More recently, the signs of growing repression in Rwanda itself have grown more clear. International press coverage of Kagame’s landslide election victory in August 2010 was dominated by stories of a pair of local-language newspapers being closed down, opposition parties banned from running, an attempted assassination of a dissident general in exile, and two gruesome murders of Kagame critics. An editor working for one of the banned newspapers, Umuvugizi, was shot in the face and killed in Kigali, a virtually crime-free city; and in the southern town of Butare, a senior figure in one of the blocked opposition parties had his head all but severed by machete in an attack echoing the genocidal murders of 1994.
Kagame’s inevitable victory marked no change in leadership, policy, or style of government, but there was a departure in his portrayal in the Western press. “Doubts rise in Rwanda as election approaches” was the New York Times headline before the vote. “Rwanda’s success story fails to silence concerns about rights,” said The Washington Post. “In the run-up to the election we saw unprecedented reporting on Rwanda exposing the repression and abuses inside the country. We’ve never really seen that before,” says Carina Tertsakian, a researcher at Human Rights Watch who was thrown out of Rwanda in the months before the vote.
Worse was to come in October 2010, when a UN report looking back at a decade of horrors committed by various armed groups in Congo from 1993 onward revived accusations of war crimes and ethnic massacres against Kagame’s forces. The report was the result of a ‘mapping exercise’ to assess the extent of infringements of humanitarian law in the Congo. It found that tens of thousands of Hutu civilians and fighters alike were hunted and killed in a series of massacres following Rwanda’s 1996 invasion, perpetrated by Kagame’s and Kabila’s forces. In its most incendiary passage, the report’s authors said the attacks, “if proven before a competent court, could be characterized as crimes of genocide.”

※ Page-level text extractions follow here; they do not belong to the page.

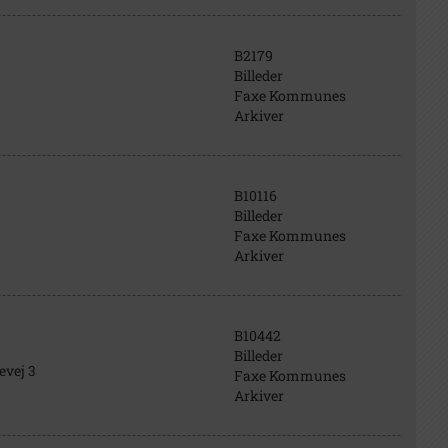
B2179
Billeder
Faxe Kommunes
Arkiver
B10116
Billeder
Faxe Kommunes
Arkiver
B10442
Billeder
evej 3
Faxe Kommunes
Arkiver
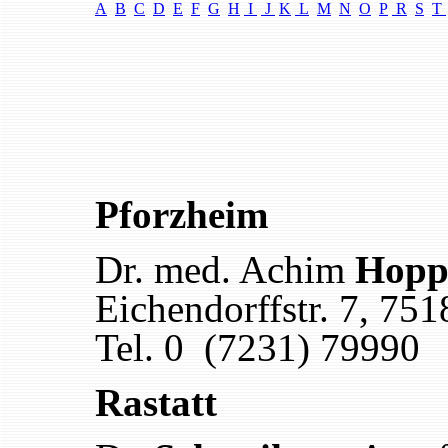
A
B
C
D
E
F
G
H
I
J
K
L
M
N
O
P
R
S
T
Pforzheim
Dr. med. Achim
Hopp
Eichendorffstr. 7
,
751
Tel. 0 (7231) 79990
Rastatt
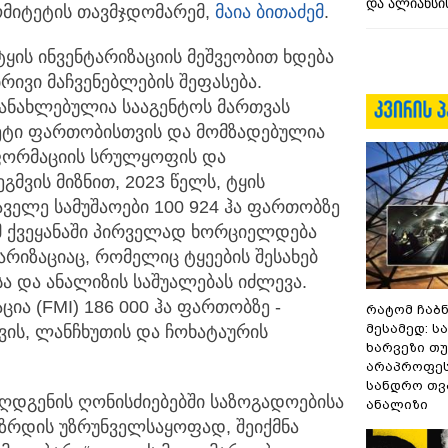
და ალიანსის
კომიტეტის თავმჯდომარემ,
მაია ბითაძემ
.
ტყის ინვენტარიზაციის მეშვეობით ხდება
რივი მაჩვენებლების შეფასება.
ანახლებულია სააგენტოს მართვას
მეტი ფართობისთვის და მომზადებულია
ნფორმაციის სრულყოფის და
მვის მიზნით, 2023 წელს, ტყის
აველე სამუშაოები 100 924 ჰა ფართობზე
მ ქვეყანაში პირველად ხორციელდება
რიზაციაც, რომელიც ტყეების შესახებ
ა და ანალიზის საშუალებას იძლევა.
ია (FMI) 186 000 ჰა ფართობზე -
რატომ ჩაბ
მესამედ: ს
ს, ლანჩხუთის და ჩოხატაურის
ხარვეზი თუ
არაპროფეს
სანდრო თ
აღდგენის ღონისძიებებში საზოგადოებისა
ანალიზი
ზრდის უზრუნველსაყოფად, შეიქმნა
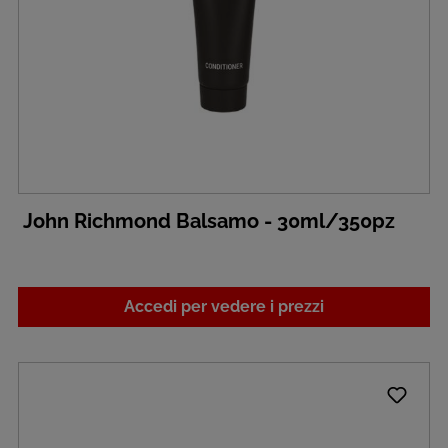
John Richmond Balsamo - 30ml/350pz
Accedi per vedere i prezzi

Many observers—including some human rights activists—say the counter-genocide allegation goes too far. Gourevitch was certainly quick to slam the report, in a posting on his New Yorker blog that closely resembled the Rwandan government’s own response, quoting Rwandan officials, questioning the standards of proof and sourcing, and suggesting—as Rwandan officials also did— that the initial leak was designed to detract attention from the UN’s own failings in protecting civilians in the Congo. Gourevitch’s review of Linda Polman’s book, The Crisis Caravan, followed in October, in which he reminded New Yorker readers that, “fugitive Rwandan genocidaires were succored by international humanitarians in border camps in eastern Congo, so that they have been able to continue their campaigns of extermination and rape to this day.”
In Gourevitch’s view, responsibility for the massacres that followed the break-up of the camps by the Rwandan army is laid at the feet of the humanitarian organizations, not the Rwandan government. “The Goma camps figure as the ultimate example of corrupted humanitarianism—of humanitarianism in the service of extreme inhumanity . That there would be another war because of the camps was obvious long before the war came,” he wrote. The tens of thousands of Hutu deaths that the UN Mapping Report chronicles were, then, “the ultimate price of the camps.”
Yet events in Rwanda are precipitating an overdue reassessment that sees Kagame in a more complex—and accurate—way, than the dominant narrative long nourished by Gourevitch’s work. “The change is down to this concatenation of events: the Nkunda report in 2008, the elections, and then the Mapping Report,” says Jason Stearns, a former coordinator of the UN Group of Experts and author of a forthcoming book about Congo, Dancing in the Glory of Monsters. “To keep reporting the old success story of how far Rwanda has come since the genocide is to ignore these things.”